BRIN DE PAILLE JE TRAVAILLE

L'espoir luit comme un brin de paille dans l'étable
Paul Verlaine

Brin de paille
Je travaille
Cherchant la voie
Je la vois
Et parfois
Je la perds

Brin de paille
Je travaille
Dans la nuit
Qui me fuit
Dans le temps
Plus mouvant
Que le vent
De la mer

De ma mère
Est sorti
L’innocent
Que voici
Le roseau pensant
La voix qui dit non
À la voix qui dit oui
Le chant mystérieux des choses

Brin de paille
Je travaille
Disparaît 
Dans le zéphyre
D’une histoire
Que mes années
Firent
Tantôt blanche
Tantôt noire
Tantôt rouge 
Tantôt d’or


DORIO 07/01/2022

UNE CHANSON RONDEL RONDEAU





Une chanson rondel rondeau
Amours perdues en fariboles
Rires et pleurs des barcarolles
Une chanson faisant ronds d’eau

Elle remue elle boulègue
Le bout de ma plume qui vole
De barcarolles en fariboles
Et de vives en mortes aygues

Tu la vois changeant de rythme et de voix
Perdant la voie ou retrouvant le souffle
Cherchant en des vers de vauriens, maroufles,
Ce commencement qui n’en finit pas




une chanson à voix nue

une chanson avec un chant improvisé dorio 05/12/2021

J’ÉCRIS opus 13





J’écris de bric et de troc
de titres de romans édités par Balland
le Seuil Albin Michel
Minuit et Calmann-Lévy

J’écris pour calmer l’ardeur à rechercher
L’homme à tête d’oiseaux, 
La femme Schibboletch,
L’enfant des grandes lessives

J’écris sans réveil, montre,
monstres marquant le temps des horloges
et qui font sommeiller la raison

J’écris d’un seul coup d’un seul
ou par à coups :
arrêts plus ou moins longs,
points morts et reprises

J’écris depuis peu aussi sur l’application Samsung Notes de mon smartphone,
premier texte devant l’exposition Zao Wou-Ki, à l’hôtel Caumont d’Aix en Provence :

l’animal l’animot le torrent de coulures les pattes de la lune la tête de Michaux […] bateau ivre à la Sainte Victoire le pin palpite sur la montagne de Cézanne saisie par un calligraphe octogénaire qui livre sans le savoir son dernier combat […]

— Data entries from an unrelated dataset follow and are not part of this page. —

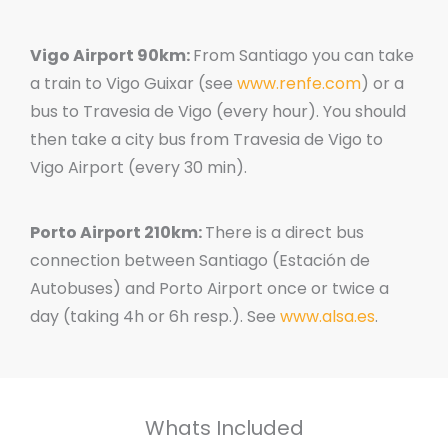
Vigo Airport 90km:
From Santiago you can take
a train to Vigo Guixar (see
www.renfe.com
) or a
bus to Travesia de Vigo (every hour). You should
then take a city bus from Travesia de Vigo to
Vigo Airport (every 30 min).
Porto Airport 210km:
There is a direct bus
connection between Santiago (Estación de
Autobuses) and Porto Airport once or twice a
day (taking 4h or 6h resp.). See
www.alsa.es
.
Whats Included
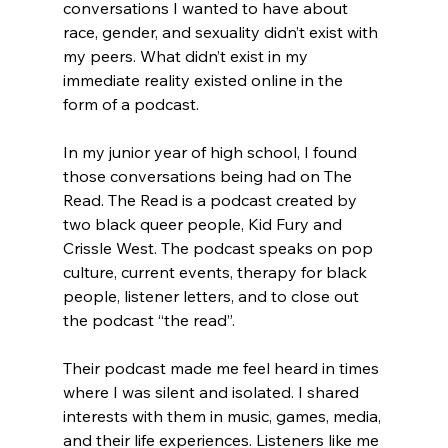
conversations I wanted to have about 
race, gender, and sexuality didn’t exist with 
my peers. What didn’t exist in my 
immediate reality existed online in the 
form of a podcast.
In my junior year of high school, I found 
those conversations being had on The 
Read. The Read is a podcast created by 
two black queer people, Kid Fury and 
Crissle West. The podcast speaks on pop 
culture, current events, therapy for black 
people, listener letters, and to close out 
the podcast “the read”.
Their podcast made me feel heard in times 
where I was silent and isolated. I shared 
interests with them in music, games, media, 
and their life experiences. Listeners like me 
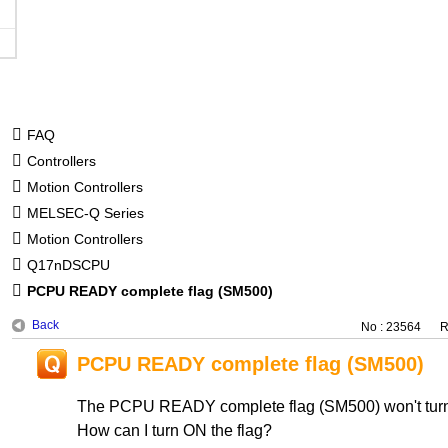
FAQ
Controllers
Motion Controllers
MELSEC-Q Series
Motion Controllers
Q17nDSCPU
PCPU READY complete flag (SM500)
Back
No : 23564
R
PCPU READY complete flag (SM500)
The PCPU READY complete flag (SM500) won't tur
How can I turn ON the flag?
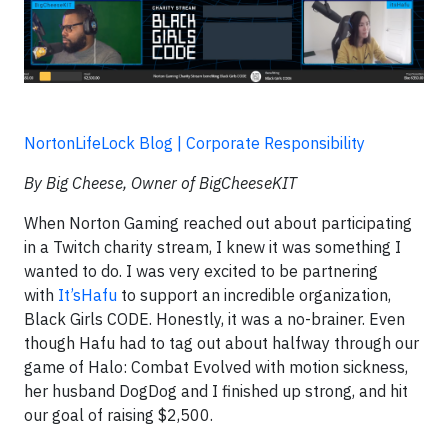
NortonLifeLock Blog | Corporate Responsibility
By Big Cheese, Owner of BigCheeseKIT
When Norton Gaming reached out about participating
in a Twitch charity stream, I knew it was something I
wanted to do. I was very excited to be partnering
with
It’sHafu
to support an incredible organization,
Black Girls CODE. Honestly, it was a no-brainer. Even
though Hafu had to tag out about halfway through our
game of Halo: Combat Evolved with motion sickness,
her husband DogDog and I finished up strong, and hit
our goal of raising $2,500.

J’écris conscient que moi aussi un jour ou plutôt une nuit je perdrais définitivement la voie

J’écris avec mon stylo fétiche V5 hi-tecpoint réfractaire à l’invention du baron Bic

J’écris ornithorynque pour voir ce que ça va donner sur le papier
(les internautes recherchent aussi échidnés, monotrème, wombat, castor, koala…)

J’écris « bec de canard cousu sur la fourrure d’un animal », comme l’écrivirent les scientifiques anglais découvrant le dessin du premier ornithorynque rencontré en Tasmanie, croyant qu’il s’agissait d’un canular

J’écris sans prétention aucune : orgueil, vanité, amour-propre, suffisance (je recopie lintern@ute)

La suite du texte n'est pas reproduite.